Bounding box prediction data
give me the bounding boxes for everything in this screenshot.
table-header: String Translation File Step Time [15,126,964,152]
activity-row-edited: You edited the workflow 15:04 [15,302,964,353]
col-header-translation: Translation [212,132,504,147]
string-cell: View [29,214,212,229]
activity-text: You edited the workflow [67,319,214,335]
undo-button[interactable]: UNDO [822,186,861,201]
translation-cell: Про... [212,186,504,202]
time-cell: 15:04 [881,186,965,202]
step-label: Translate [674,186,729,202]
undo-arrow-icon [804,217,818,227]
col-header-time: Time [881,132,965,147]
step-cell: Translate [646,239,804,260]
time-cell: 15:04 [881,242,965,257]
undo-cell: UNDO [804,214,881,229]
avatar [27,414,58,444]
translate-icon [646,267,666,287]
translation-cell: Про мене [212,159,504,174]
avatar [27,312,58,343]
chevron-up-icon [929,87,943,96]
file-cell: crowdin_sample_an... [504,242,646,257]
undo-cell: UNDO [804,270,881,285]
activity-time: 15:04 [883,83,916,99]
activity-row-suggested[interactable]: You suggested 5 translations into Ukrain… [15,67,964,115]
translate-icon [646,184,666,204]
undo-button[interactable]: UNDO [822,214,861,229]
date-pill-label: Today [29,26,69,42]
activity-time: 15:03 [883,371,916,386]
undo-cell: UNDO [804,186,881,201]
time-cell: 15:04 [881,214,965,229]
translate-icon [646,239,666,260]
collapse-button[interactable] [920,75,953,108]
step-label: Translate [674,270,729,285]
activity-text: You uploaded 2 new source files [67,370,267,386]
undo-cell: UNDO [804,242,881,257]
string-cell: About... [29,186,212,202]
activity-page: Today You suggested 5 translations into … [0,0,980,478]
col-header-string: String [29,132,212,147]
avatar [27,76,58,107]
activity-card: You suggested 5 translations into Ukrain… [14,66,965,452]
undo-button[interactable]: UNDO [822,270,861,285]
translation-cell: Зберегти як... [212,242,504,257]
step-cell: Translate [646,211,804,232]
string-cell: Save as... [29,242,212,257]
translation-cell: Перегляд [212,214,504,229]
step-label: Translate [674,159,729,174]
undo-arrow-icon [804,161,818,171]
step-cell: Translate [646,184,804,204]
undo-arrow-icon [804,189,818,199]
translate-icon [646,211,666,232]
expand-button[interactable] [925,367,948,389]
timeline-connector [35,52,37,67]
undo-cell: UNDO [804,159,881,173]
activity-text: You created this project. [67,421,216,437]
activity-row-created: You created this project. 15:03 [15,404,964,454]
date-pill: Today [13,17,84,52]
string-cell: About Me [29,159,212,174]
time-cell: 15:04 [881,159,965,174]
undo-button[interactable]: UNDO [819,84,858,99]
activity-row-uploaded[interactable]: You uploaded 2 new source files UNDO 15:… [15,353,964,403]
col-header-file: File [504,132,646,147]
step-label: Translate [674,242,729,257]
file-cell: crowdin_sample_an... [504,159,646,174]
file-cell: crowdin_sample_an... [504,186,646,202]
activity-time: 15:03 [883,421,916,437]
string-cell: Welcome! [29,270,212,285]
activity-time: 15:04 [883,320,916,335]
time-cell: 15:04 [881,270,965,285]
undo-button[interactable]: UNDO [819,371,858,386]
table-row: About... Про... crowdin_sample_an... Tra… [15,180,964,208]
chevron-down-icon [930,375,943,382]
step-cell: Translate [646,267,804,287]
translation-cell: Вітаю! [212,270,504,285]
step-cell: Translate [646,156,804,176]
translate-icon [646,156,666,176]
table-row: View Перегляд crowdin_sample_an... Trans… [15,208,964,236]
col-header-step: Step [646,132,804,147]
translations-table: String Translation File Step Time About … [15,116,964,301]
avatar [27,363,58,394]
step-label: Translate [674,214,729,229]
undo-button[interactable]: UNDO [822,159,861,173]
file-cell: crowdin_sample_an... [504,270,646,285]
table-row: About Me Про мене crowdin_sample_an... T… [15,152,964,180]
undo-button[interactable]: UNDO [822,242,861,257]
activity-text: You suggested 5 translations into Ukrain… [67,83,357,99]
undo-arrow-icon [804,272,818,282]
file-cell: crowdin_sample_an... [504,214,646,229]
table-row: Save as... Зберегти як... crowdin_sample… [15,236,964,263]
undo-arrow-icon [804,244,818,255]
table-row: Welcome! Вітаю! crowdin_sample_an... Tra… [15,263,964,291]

== Task directions ==
Repeat all of the records, letter for letter.

== Exercise result ==
give me the bounding boxes for everything in this screenshot.
table-header: String Translation File Step Time [15,126,964,152]
activity-row-edited: You edited the workflow 15:04 [15,302,964,353]
col-header-translation: Translation [212,132,504,147]
string-cell: View [29,214,212,229]
activity-text: You edited the workflow [67,319,214,335]
undo-button[interactable]: UNDO [822,186,861,201]
translation-cell: Про... [212,186,504,202]
time-cell: 15:04 [881,186,965,202]
step-label: Translate [674,186,729,202]
undo-arrow-icon [804,217,818,227]
col-header-time: Time [881,132,965,147]
step-cell: Translate [646,239,804,260]
time-cell: 15:04 [881,242,965,257]
undo-cell: UNDO [804,214,881,229]
avatar [27,414,58,444]
translate-icon [646,267,666,287]
translation-cell: Про мене [212,159,504,174]
avatar [27,312,58,343]
chevron-up-icon [929,87,943,96]
file-cell: crowdin_sample_an... [504,242,646,257]
undo-cell: UNDO [804,270,881,285]
activity-time: 15:04 [883,83,916,99]
activity-row-suggested[interactable]: You suggested 5 translations into Ukrain… [15,67,964,115]
translate-icon [646,184,666,204]
undo-button[interactable]: UNDO [822,214,861,229]
date-pill-label: Today [29,26,69,42]
activity-time: 15:03 [883,371,916,386]
undo-cell: UNDO [804,186,881,201]
time-cell: 15:04 [881,214,965,229]
translate-icon [646,239,666,260]
collapse-button[interactable] [920,75,953,108]
step-label: Translate [674,270,729,285]
activity-text: You uploaded 2 new source files [67,370,267,386]
undo-cell: UNDO [804,242,881,257]
string-cell: About... [29,186,212,202]
activity-page: Today You suggested 5 translations into … [0,0,980,478]
col-header-string: String [29,132,212,147]
avatar [27,76,58,107]
activity-card: You suggested 5 translations into Ukrain… [14,66,965,452]
undo-button[interactable]: UNDO [822,270,861,285]
translation-cell: Зберегти як... [212,242,504,257]
step-cell: Translate [646,211,804,232]
string-cell: Save as... [29,242,212,257]
translation-cell: Перегляд [212,214,504,229]
step-label: Translate [674,159,729,174]
undo-arrow-icon [804,161,818,171]
step-cell: Translate [646,184,804,204]
undo-arrow-icon [804,189,818,199]
translate-icon [646,211,666,232]
expand-button[interactable] [925,367,948,389]
timeline-connector [35,52,37,67]
undo-cell: UNDO [804,159,881,173]
activity-text: You created this project. [67,421,216,437]
activity-row-created: You created this project. 15:03 [15,404,964,454]
date-pill: Today [13,17,84,52]
string-cell: About Me [29,159,212,174]
time-cell: 15:04 [881,159,965,174]
undo-button[interactable]: UNDO [819,84,858,99]
activity-row-uploaded[interactable]: You uploaded 2 new source files UNDO 15:… [15,353,964,403]
col-header-file: File [504,132,646,147]
step-label: Translate [674,242,729,257]
file-cell: crowdin_sample_an... [504,159,646,174]
file-cell: crowdin_sample_an... [504,186,646,202]
activity-time: 15:03 [883,421,916,437]
string-cell: Welcome! [29,270,212,285]
activity-time: 15:04 [883,320,916,335]
time-cell: 15:04 [881,270,965,285]
undo-button[interactable]: UNDO [819,371,858,386]
table-row: About... Про... crowdin_sample_an... Tra… [15,180,964,208]
chevron-down-icon [930,375,943,382]
step-cell: Translate [646,267,804,287]
translation-cell: Вітаю! [212,270,504,285]
step-cell: Translate [646,156,804,176]
translate-icon [646,156,666,176]
table-row: View Перегляд crowdin_sample_an... Trans… [15,208,964,236]
col-header-step: Step [646,132,804,147]
translations-table: String Translation File Step Time About … [15,116,964,301]
avatar [27,363,58,394]
step-label: Translate [674,214,729,229]
undo-button[interactable]: UNDO [822,159,861,173]
file-cell: crowdin_sample_an... [504,270,646,285]
table-row: About Me Про мене crowdin_sample_an... T… [15,152,964,180]
undo-button[interactable]: UNDO [822,242,861,257]
activity-text: You suggested 5 translations into Ukrain… [67,83,357,99]
undo-arrow-icon [804,272,818,282]
file-cell: crowdin_sample_an... [504,214,646,229]
table-row: Save as... Зберегти як... crowdin_sample… [15,236,964,263]
undo-arrow-icon [804,244,818,255]
table-row: Welcome! Вітаю! crowdin_sample_an... Tra… [15,263,964,291]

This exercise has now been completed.